(Stored data entries)
-- Opening Marker --
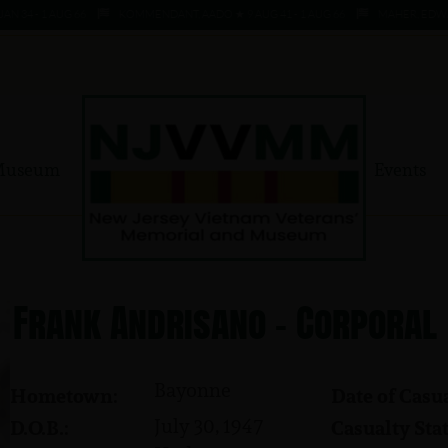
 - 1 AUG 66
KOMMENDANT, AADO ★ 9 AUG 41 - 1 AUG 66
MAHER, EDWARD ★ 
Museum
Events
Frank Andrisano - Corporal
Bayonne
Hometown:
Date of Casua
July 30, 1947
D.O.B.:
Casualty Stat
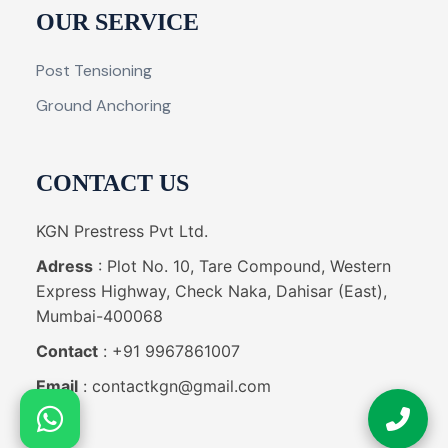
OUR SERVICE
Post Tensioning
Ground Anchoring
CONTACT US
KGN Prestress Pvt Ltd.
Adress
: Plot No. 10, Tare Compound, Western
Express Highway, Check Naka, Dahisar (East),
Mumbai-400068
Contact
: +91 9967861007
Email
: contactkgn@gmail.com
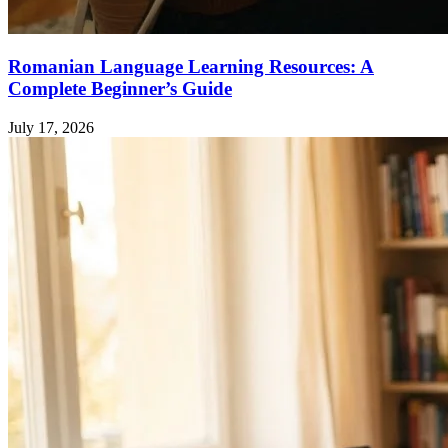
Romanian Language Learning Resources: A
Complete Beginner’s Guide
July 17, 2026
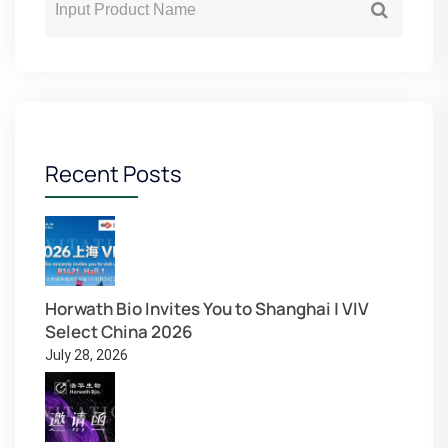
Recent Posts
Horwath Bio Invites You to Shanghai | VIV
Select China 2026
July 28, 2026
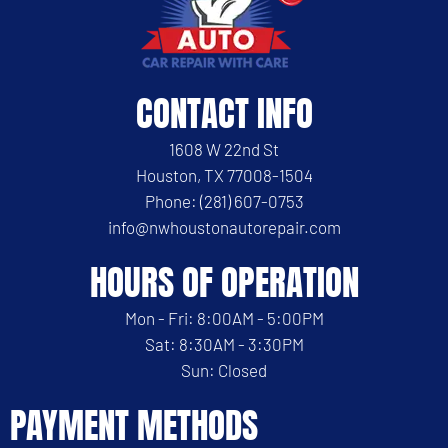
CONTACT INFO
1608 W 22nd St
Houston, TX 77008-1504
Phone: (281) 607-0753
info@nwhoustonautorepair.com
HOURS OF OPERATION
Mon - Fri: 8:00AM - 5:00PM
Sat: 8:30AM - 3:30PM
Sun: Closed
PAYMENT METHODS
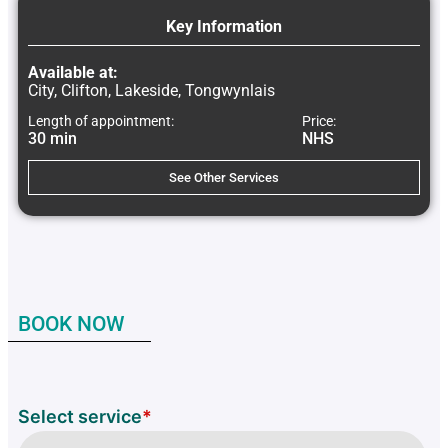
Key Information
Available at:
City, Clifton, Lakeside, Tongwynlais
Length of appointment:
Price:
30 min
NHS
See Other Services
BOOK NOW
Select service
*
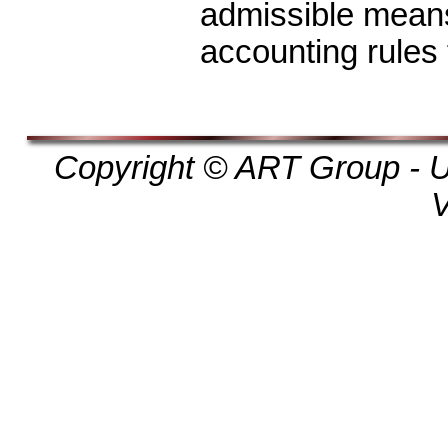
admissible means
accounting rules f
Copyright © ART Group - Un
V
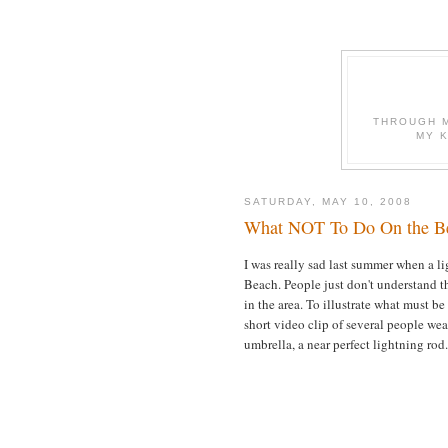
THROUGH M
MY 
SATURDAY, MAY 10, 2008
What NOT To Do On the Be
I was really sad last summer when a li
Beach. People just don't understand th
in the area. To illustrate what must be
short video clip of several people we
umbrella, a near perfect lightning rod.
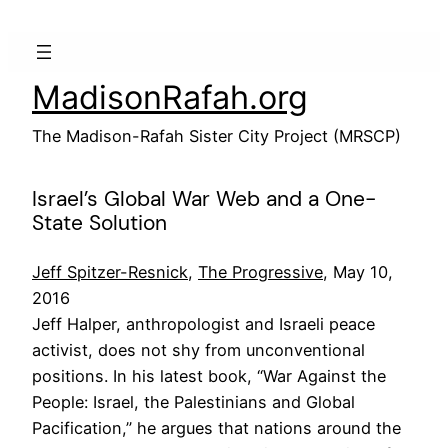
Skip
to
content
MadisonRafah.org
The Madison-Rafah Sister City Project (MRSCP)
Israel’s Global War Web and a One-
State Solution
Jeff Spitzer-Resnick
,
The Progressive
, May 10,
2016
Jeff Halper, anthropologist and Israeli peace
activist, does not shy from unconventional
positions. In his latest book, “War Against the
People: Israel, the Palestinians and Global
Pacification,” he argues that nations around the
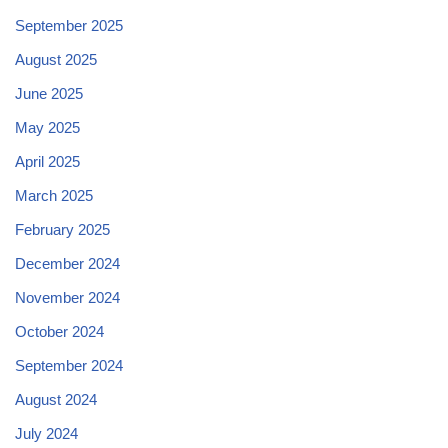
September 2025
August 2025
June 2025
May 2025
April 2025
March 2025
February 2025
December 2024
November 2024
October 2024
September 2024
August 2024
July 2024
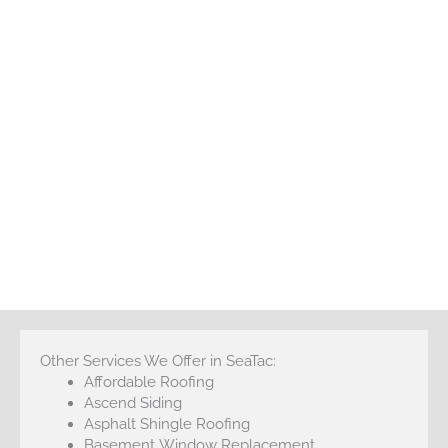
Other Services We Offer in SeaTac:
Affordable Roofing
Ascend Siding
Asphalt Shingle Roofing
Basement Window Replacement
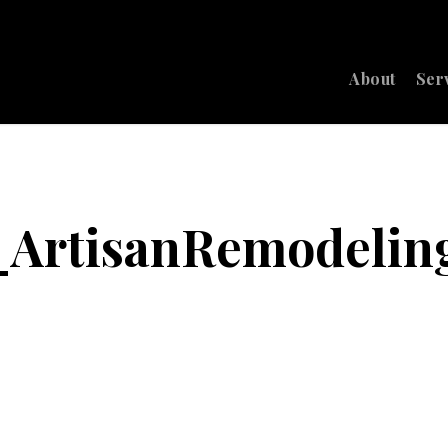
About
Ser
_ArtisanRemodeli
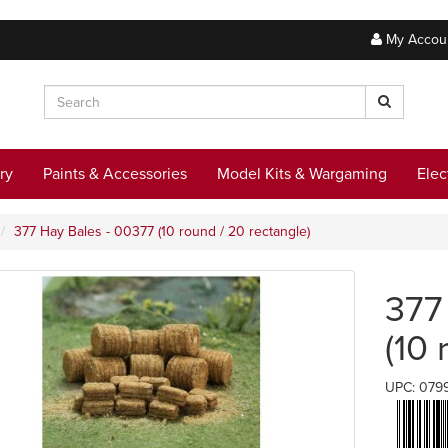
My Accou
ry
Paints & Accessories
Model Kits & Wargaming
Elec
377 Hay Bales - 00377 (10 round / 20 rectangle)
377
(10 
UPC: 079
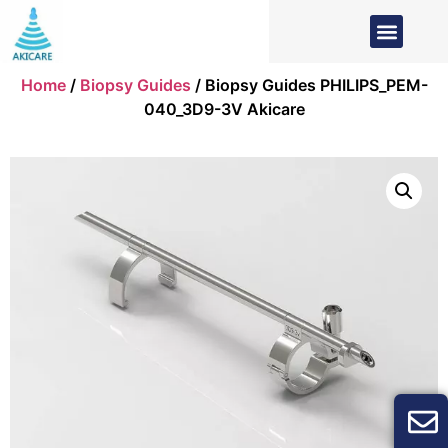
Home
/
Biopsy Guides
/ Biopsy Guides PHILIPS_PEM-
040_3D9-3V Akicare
-- Closing Marker --
-- Opening Marker --
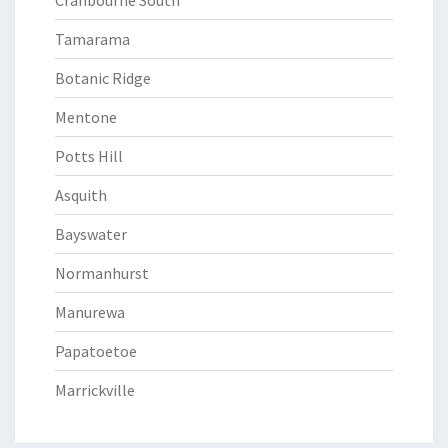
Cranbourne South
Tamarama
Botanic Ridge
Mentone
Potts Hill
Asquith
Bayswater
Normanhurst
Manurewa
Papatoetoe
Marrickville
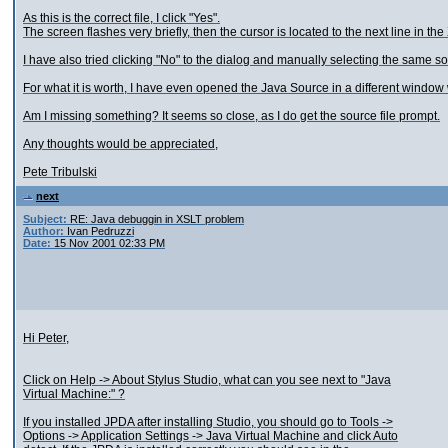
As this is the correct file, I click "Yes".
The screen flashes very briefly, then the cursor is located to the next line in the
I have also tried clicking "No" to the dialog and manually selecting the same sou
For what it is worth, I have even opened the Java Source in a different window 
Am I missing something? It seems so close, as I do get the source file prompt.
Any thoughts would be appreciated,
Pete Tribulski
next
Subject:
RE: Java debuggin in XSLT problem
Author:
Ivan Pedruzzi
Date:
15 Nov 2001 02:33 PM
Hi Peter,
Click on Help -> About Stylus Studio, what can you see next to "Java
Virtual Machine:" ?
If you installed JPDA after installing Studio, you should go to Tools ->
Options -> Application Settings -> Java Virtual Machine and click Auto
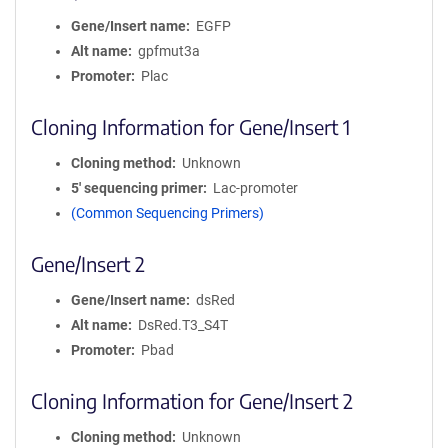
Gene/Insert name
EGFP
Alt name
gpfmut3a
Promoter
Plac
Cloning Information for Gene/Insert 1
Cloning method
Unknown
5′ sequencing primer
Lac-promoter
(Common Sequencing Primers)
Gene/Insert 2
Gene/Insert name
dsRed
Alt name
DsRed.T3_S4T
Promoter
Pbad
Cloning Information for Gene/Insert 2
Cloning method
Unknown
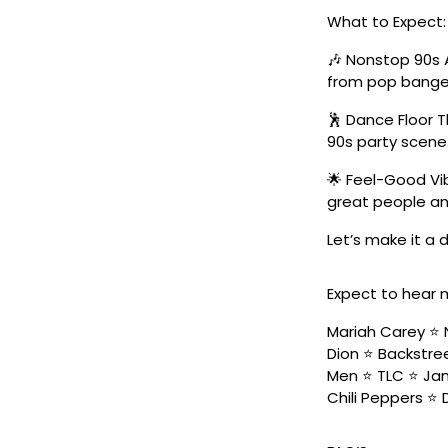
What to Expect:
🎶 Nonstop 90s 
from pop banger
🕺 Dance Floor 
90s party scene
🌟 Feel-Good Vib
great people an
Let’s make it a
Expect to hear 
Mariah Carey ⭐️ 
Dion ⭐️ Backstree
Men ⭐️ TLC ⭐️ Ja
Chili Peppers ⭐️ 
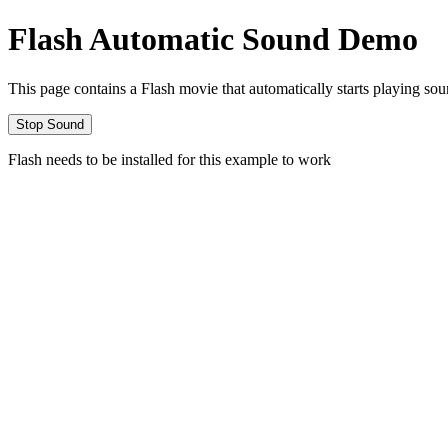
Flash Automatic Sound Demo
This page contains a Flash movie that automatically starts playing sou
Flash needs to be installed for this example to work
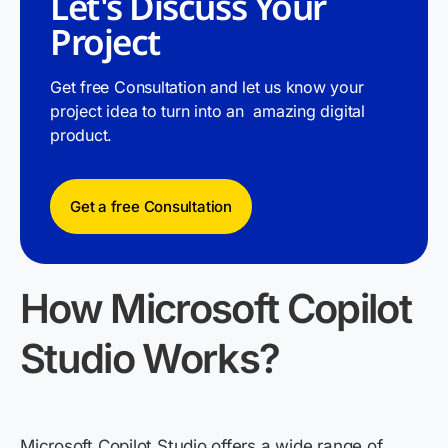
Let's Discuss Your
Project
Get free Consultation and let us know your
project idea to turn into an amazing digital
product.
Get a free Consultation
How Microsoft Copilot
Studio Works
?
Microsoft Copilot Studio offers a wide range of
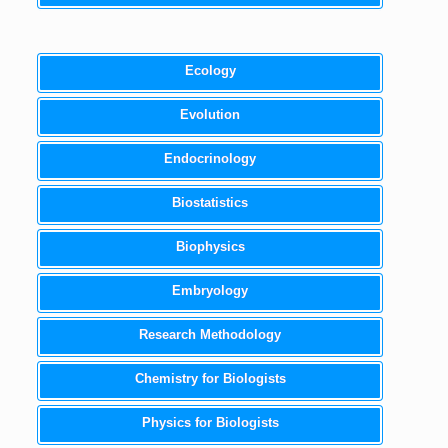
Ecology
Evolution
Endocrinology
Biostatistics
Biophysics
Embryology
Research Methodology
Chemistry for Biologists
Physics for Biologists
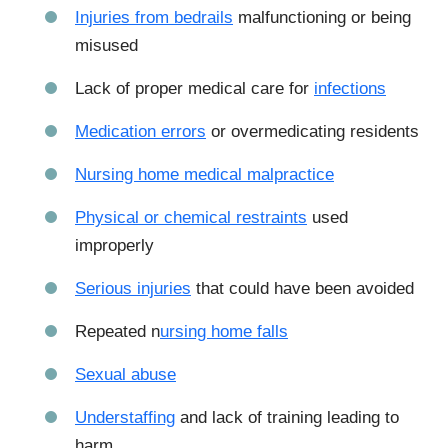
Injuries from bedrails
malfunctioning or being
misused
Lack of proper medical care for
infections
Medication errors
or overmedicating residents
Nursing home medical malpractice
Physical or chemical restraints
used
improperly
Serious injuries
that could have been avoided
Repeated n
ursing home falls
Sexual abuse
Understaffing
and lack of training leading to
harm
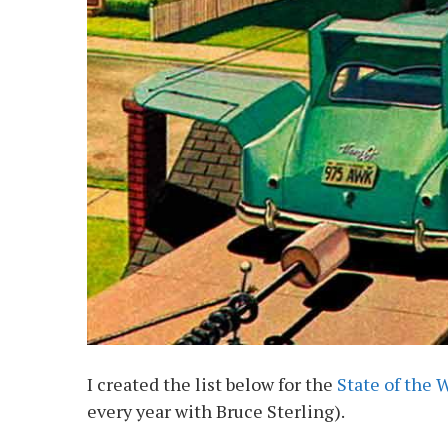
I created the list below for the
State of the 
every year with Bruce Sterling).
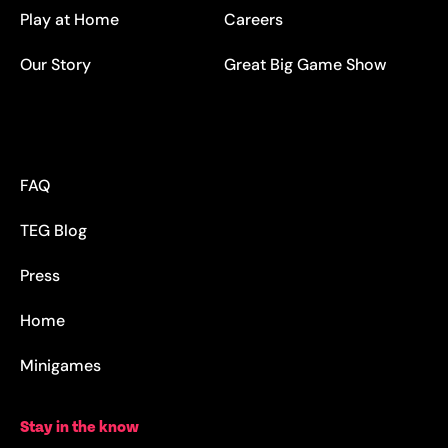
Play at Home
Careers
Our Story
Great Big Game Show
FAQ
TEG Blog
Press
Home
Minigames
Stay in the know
-- Closing Marker --
ACTIVITY ▸ A word-for-word reproduction is needed of the lines above from the line containing "Microsoft Copilot Studio" through the line containing "Stay in the know", with both ends kept and no pictures.

RESULT OF THIS EXERCISE ▸
Microsoft Copilot Studio offers a wide range of
Ecology
Evolution
Endocrinology
Biostatistics
Biophysics
Embryology
Research Methodology
Chemistry for Biologists
Physics for Biologists
Injuries from bedrails
malfunctioning or being
misused
Lack of proper medical care for
infections
Medication errors
or overmedicating residents
Nursing home medical malpractice
Physical or chemical restraints
used
improperly
Serious injuries
that could have been avoided
Repeated n
ursing home falls
Sexual abuse
Understaffing
and lack of training leading to
harm
I created the list below for the
State of the 
every year with Bruce Sterling).
Play at Home
Careers
Our Story
Great Big Game Show
FAQ
TEG Blog
Press
Home
Minigames
Stay in the know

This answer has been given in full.